To trim model width (embedding hidden size, FFN hidden size, attention heads, attention query groups) according to activation-based importance scores, use the following script:

torchrun --nproc_per_node 8 scripts/llm/gpt_prune.py \
    --devices 8 \
    --tp_size 1 \
    --pp_size 8 \
    --restore_path <path/to/llama3.1-8b-nemo2> \
    --seq_length 8192 \
    --data_paths 1.0 path/to/tokenized/data \
    --index_mapping_dir path/to/index_mapping_dir \
    --target_ffn_hidden_size 9216 \
    --target_hidden_size 3072 \
    --target_num_attention_heads 32 \
    --target_num_query_groups 8 \
    --save_path llama3.1-8b-width-pruned

Note

--tp_size must be 1 because of the current prune API limitation. --target_ffn_hidden_size and --target_hidden_size should be multiples of 64.

Drop Model Depth and Width#

To trim model depth (layers) based on cosine similarity and width (embedding hidden size, FFN hidden size, attention heads, attention query groups), according to activation-based importance scores, use the following script:

torchrun --nproc_per_node 8 scripts/llm/gpt_prune.py \
    --devices 8 \
    --tp_size 1 \
    --pp_size 8 \
    --restore_path <path/to/llama3.1-8b-nemo2> \
    --seq_length 8192 \
    --data_paths 30 path/to/dataset_1_prefix 70 path/to/dataset_2_prefix \
    --index_mapping_dir path/to/index_mapping_dir \
    --target_ffn_hidden_size 9216 \
    --target_hidden_size 3072 \
    --target_num_attention_heads 32 \
    --target_num_query_groups 8 \
    --target_num_layers 16 \
    --save_path llama3.1-8b-width-depth-pruned

Note

--tp_size must be 1 because of the current prune API limitation. --target_ffn_hidden_size and --target_hidden_size should be multiples of 64.

Use NeMo-Run Recipes#

Note

Prerequisite: Before proceeding, please follow the example in Quickstart with NeMo-Run to familiarize yourself with NeMo-Run first.

import nemo_run as run
from nemo.collections import llm
from nemo.collections.llm.modelopt.recipes import prune_recipe

recipe = prune_recipe(
    nemo_checkpoint="/path/to/llama3.1-8b/nemo-ckpt/",
    save_path="/path/to/pruned/llama3.1-8b/nemo-ckpt/",
)

# Override the configuration with desired components:
recipe.devices = 8
recipe.pp_size = 8
recipe.data = run.Config(
    llm.PreTrainingDataModule,
    paths=["1.0", "path/to/tokenized/data"],
    seq_length=8192,
    micro_batch_size=1,
    global_batch_size=1,  # should be equal to micro_batch_size
)
recipe.pruning_config.target_ffn_hidden_size = 9216
recipe.pruning_config.target_hidden_size = 3072
...

run.run(recipe)

Tips for Pruning#

  • Pruning should always be followed by knowledge distillation to ensure the pruned model can still match the performance of the full model. Please refer to the :ref:distillation section for more details.

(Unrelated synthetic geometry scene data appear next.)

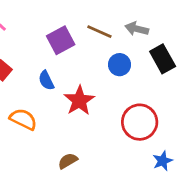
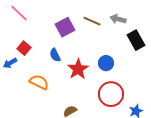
blue circle: (120, 65) -> (106, 63), moved
red circle: (140, 122) -> (111, 94), moved

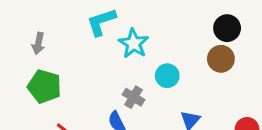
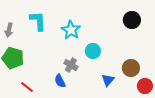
cyan L-shape: (101, 22) -> (38, 21), moved, turned 105
brown circle: (221, 59) -> (131, 68), moved

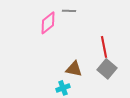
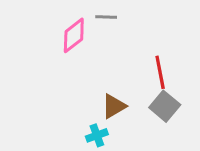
brown triangle: (74, 69) -> (114, 106), turned -42

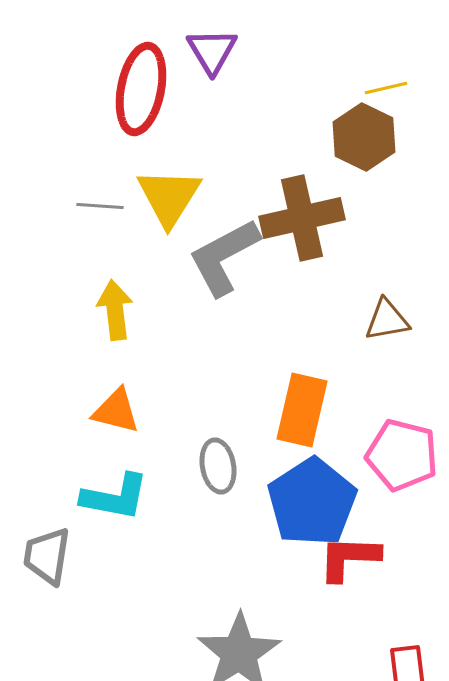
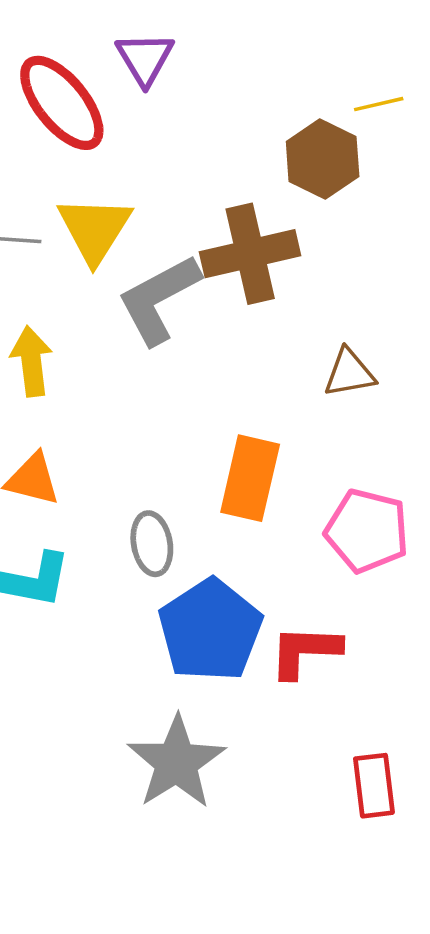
yellow line: (386, 88) -> (379, 104), moved
red ellipse: (141, 89) -> (62, 103), turned -50
blue pentagon: (312, 502) -> (210, 630), moved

  • If you want to use fewer than 8 GPUs, such as 2, you need to set --nproc_per_node 2, --devices 2 and --pp_size 2.

  • If you do not pass --data_paths and --index_mapping_dir, the script will use mock data for calibration. This will result in a randomly pruned model, which is useful for testing the pruning pipeline.

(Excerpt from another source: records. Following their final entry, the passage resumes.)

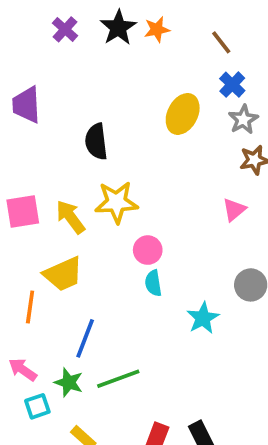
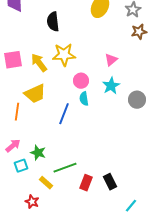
pink triangle: (234, 210) -> (111, 60), moved
cyan star: (203, 318) -> (111, 86), moved
blue line: (85, 338) -> (64, 114), moved
pink arrow: (23, 370) -> (13, 146), turned 105
green line: (118, 379) -> (65, 168), moved

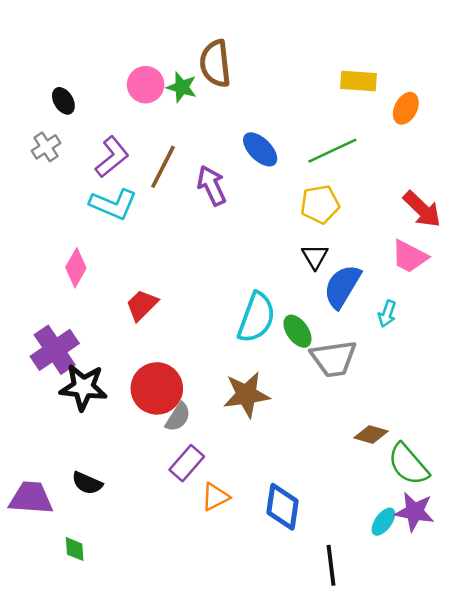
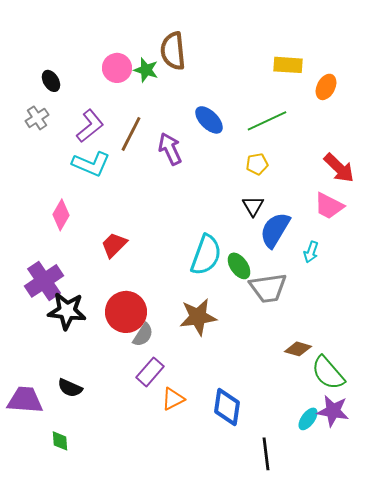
yellow pentagon: (320, 204) -> (257, 164), size x0.7

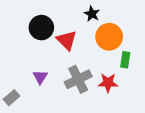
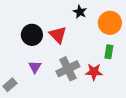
black circle: (41, 28) -> (32, 35), moved
orange circle: (109, 37) -> (110, 23), moved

  • By default, pruning will run forward passes on 1024 samples to calibrate the importance scores. If you want to speed up the calibration process, you can pass --num_train_samples XYZ to use fewer samples, which may lead to a slightly worse pruned model.

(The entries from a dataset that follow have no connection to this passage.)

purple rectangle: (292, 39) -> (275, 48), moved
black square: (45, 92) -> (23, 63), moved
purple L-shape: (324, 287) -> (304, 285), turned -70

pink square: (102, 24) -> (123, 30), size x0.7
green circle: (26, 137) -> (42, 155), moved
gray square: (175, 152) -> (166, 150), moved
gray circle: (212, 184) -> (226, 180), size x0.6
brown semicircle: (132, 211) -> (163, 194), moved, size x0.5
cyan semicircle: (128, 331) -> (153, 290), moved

  • If you have enough memory per GPU or number of GPUs, you can increase the micro batch size or pipeline parallel size (defaults to 1) via --mbs XYZ and --pp_size XYZ.

  • Pruning Llama3.1 8B with 1x 80GB H100 GPU uses ~32GB of GPU memory and takes ~30 minutes for 1024 samples.

Troubleshooting#

If you encounter such an error:

RuntimeError: Error(s) in loading state_dict for GPTModel:
    Missing key(s) in state_dict: "decoder.final_layernorm._extra_state"

This is likely due to loading a checkpoint from a previous version of TransformerEngine and can be safely ignored. Please add the flag --legacy_ckpt to suppress the error.